# SUPPLIED INFORMATION
-- Opening Marker --

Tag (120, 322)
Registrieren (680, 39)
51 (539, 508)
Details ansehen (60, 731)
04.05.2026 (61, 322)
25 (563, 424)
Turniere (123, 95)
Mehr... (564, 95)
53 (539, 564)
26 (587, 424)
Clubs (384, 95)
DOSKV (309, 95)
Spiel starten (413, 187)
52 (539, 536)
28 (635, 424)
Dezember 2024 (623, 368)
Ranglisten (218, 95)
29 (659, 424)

-- Closing Marker --

The complete set of entries is to be restated word for word.

# ANSWER TO THE PROBLEM
Tag (120, 322)
Registrieren (680, 39)
51 (539, 508)
Details ansehen (60, 731)
04.05.2026 (61, 322)
25 (563, 424)
Turniere (123, 95)
Mehr... (564, 95)
53 (539, 564)
26 (587, 424)
Clubs (384, 95)
DOSKV (309, 95)
Spiel starten (413, 187)
52 (539, 536)
28 (635, 424)
Dezember 2024 (623, 368)
Ranglisten (218, 95)
29 (659, 424)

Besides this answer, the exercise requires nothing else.